→ Given records
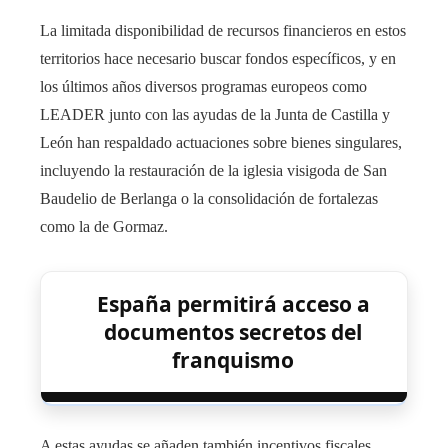
La limitada disponibilidad de recursos financieros en estos
territorios hace necesario buscar fondos específicos, y en
los últimos años diversos programas europeos como
LEADER junto con las ayudas de la Junta de Castilla y
León han respaldado actuaciones sobre bienes singulares,
incluyendo la restauración de la iglesia visigoda de San
Baudelio de Berlanga o la consolidación de fortalezas
como la de Gormaz.
España permitirá acceso a
documentos secretos del
franquismo
A estas ayudas se añaden también incentivos fiscales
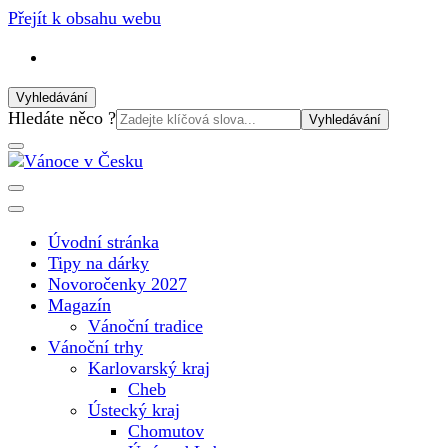
Přejít k obsahu webu
Vyhledávání
Vyhledat:
Hledáte něco ?
Vánoční internetový magazín pro rok 2025. Magazín, tipy,
Vánoce v Česku
vánoční katalog, vánoční trhy a další důležité informace o
nejkrásnějším svátku v roce v České republice
Úvodní stránka
Tipy na dárky
Novoročenky 2027
Magazín
Vánoční tradice
Vánoční trhy
Karlovarský kraj
Cheb
Ústecký kraj
Chomutov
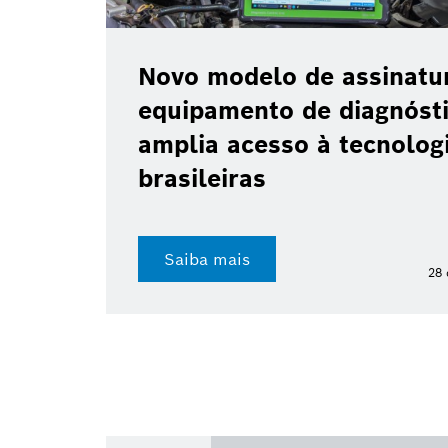
Novo modelo de assinatu
equipamento de diagnóst
amplia acesso à tecnologi
brasileiras
Saiba mais
28 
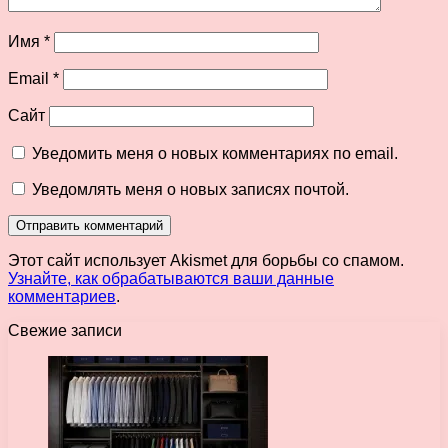
Имя
*
Email
*
Сайт
Уведомить меня о новых комментариях по email.
Уведомлять меня о новых записях почтой.
Этот сайт использует Akismet для борьбы со спамом.
Узнайте, как обрабатываются ваши данные
комментариев
.
Свежие записи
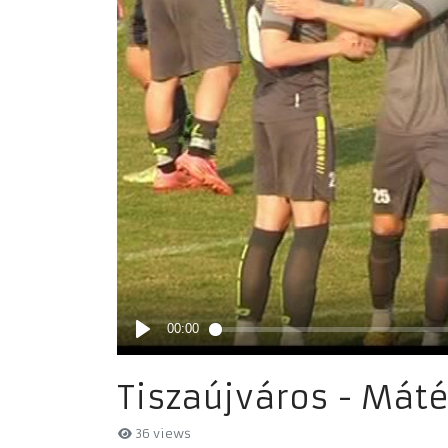
Tiszaújváros - Máté
36 views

→ Aim of the task
Provide only the number of lines in the records containing the string "como".

→ Answer to the problem
2